The study at hand is among the first to explore a multidose paradigm as well as the feasibility of psilocybin in a naturalistic clinical real-world setting. The naturalistic setting is especially important for patients with TRD, as they may not be adequately represented in trials, due to strict exclusion criteria (4). By including individuals with complex treatment resistance, multiple comorbidities, numerous unsuccessful antidepressant trials, several augmentation attempts, and chronic depression of many years’ duration, our sample reflects a representative TRD population (4). Finally, the multidose paradigm provides unique insights into how psilocybin could be used in practice and may inform the design of future trials, especially regarding the timing and number of dosing sessions.

While this study offers important data on the real-world use of psilocybin, there are limitations that need to be acknowledged. A major limitation was the small sample size, which limits statistical power. This was most apparent in the loss of significance for the effects observed after the third and fourth sessions once corrected for multiple testing. Further, female patients and patients of non-European decent were underrepresented, reducing generalizability. Although data were collected in a longitudinal manner, we only retrospectively reviewed health records, which precludes any causal inference. Adding to this, data was drawn from health records in active clinical service, so some patients may have returned for more dosing sessions after our measurement period. Furthermore, treatment procedures and data collection were guided by clinical practice rather than a standardized research protocol. As a result, substantial heterogeneity was present across treatment duration, number of dosing sessions, measurement time-points, concomitant psychopharmacotherapy, psychotherapy, and follow-up schedules. This variability paired with the fact that we did not have a control group makes it difficult to determine if changes can be attributed to the psilocybin treatment alone or whether they may be better explained in conjunction with factors such as adjunct medication or the difference in treatment exposure.
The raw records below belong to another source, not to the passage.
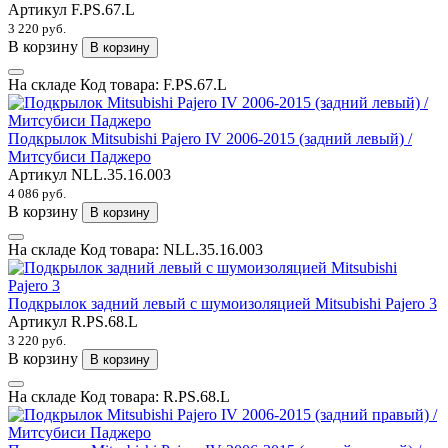
Артикул
F.PS.67.L
3 220 руб.
В корзину
В корзину
На складе
Код товара:
F.PS.67.L
Подкрылок Mitsubishi Pajero IV 2006-2015 (задний левый) /
Митсубиси Паджеро
Артикул
NLL.35.16.003
4 086 руб.
В корзину
В корзину
На складе
Код товара:
NLL.35.16.003
Подкрылок задний левый с шумоизоляцией Mitsubishi Pajero 3
Артикул
R.PS.68.L
3 220 руб.
В корзину
В корзину
На складе
Код товара:
R.PS.68.L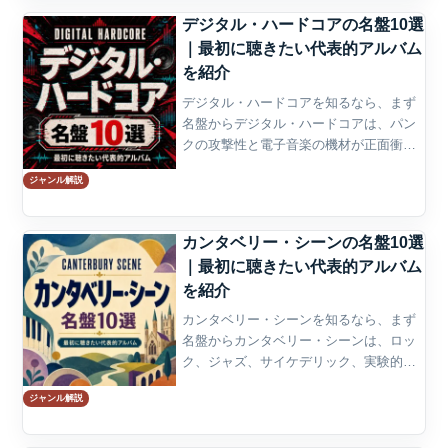
まれ、1980年代に...
デジタル・ハードコアの名盤10選
｜最初に聴きたい代表的アルバム
を紹介
デジタル・ハードコアを知るなら、まず
名盤からデジタル・ハードコアは、パン
クの攻撃性と電子音楽の機材が正面衝突
したようなジャンルである。高速ブレイ
ジャンル解説
クビーツ、歪んだドラムマシン、ノイズ
化したシンセ、怒号のようなボーカル、
政治的なメッセージが一体...
カンタベリー・シーンの名盤10選
｜最初に聴きたい代表的アルバム
を紹介
カンタベリー・シーンを知るなら、まず
名盤からカンタベリー・シーンは、ロッ
ク、ジャズ、サイケデリック、実験的な
ポップが複雑に混ざり合った音楽であ
ジャンル解説
る。イギリスのプログレッシブ・ロック
の一部として語られることも多いが、シ
ンフォニック・ロックのよう...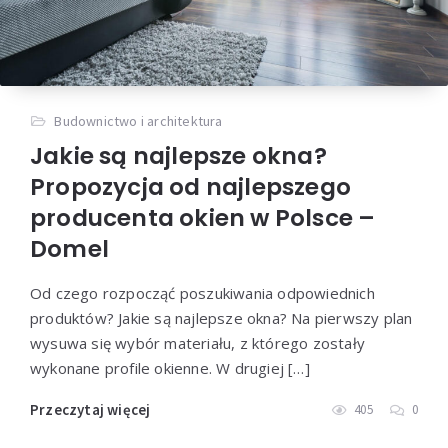
Budownictwo i architektura
Jakie są najlepsze okna?
Propozycja od najlepszego
producenta okien w Polsce –
Domel
Od czego rozpocząć poszukiwania odpowiednich
produktów? Jakie są najlepsze okna? Na pierwszy plan
wysuwa się wybór materiału, z którego zostały
wykonane profile okienne. W drugiej […]
Przeczytaj więcej
405
0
While it is important to note that these issues are somewhat common in real-world settings, future research could mitigate some of these limitations by running prospective observational designs comparing psilocybin treatment to other treatment options for TRD such as esketamine or electroconvulsive therapy. Ideally, larger observational studies should control for variables such as concomitant medication and psychotherapy, type of psychotherapy, setting, and treatment duration. Given the resource intensive nature of current psilocybin treatment paradigms (20), future studies should aim to identify biomarkers or other predictors for treatment success that enable patient stratification to increase effectiveness and economic viability.

In sum, this study demonstrates that psilocybin treatment led to a significant and clinically meaningful improvement in depressive symptoms among patients with TRD, replicating findings from clinical trials with a slightly lowered efficacy. We further explored the benefit of multiple psilocybin sessions, finding no additive but likely a sustaining or ceiling effect. This study marks an important first step in investigating the effectiveness of multiple, flexibly scheduled psilocybin sessions in clinical practice. For more definitive conclusions, studies with larger sample sizes are needed.

Acknowledgement

The authors thank Eliane Strickler, Godehard Weniger, Yamina Ehrt, Alexandra Georgieva, Guglielmo Lucchese and Tobias Welt for clinical contributions. We thank Juraj Styk for psychotherapeutic supervision. We also thank Matthias Liechti for pharmacological consultation.

Conflicts of interest

J.J. received honoraria for lectures and advisory board participation from Janssen Switzerland and honoraria for a talk from Schwabe Pharma. H.D.A. has received advisory fees from Mind Medicine Inc., Open Foundation, California Institute of Integral Studies, and honoraria from the Federal Office of Public Health and from the Swiss Medical Society for Psychedelic Therapy. E.S. has received honoraria for educational lectures, consulting fees and unrestricted educational grants from Angelini, Boehringer Ingelheim, Lundbeck, Mepha, OM Pharma, Otsuka, Ricordati, Roche Pharma, Sandoz, Schwabe Pharma, Janssen Cilag, Servier, Sunovion, Takeda and Vifor. S.O.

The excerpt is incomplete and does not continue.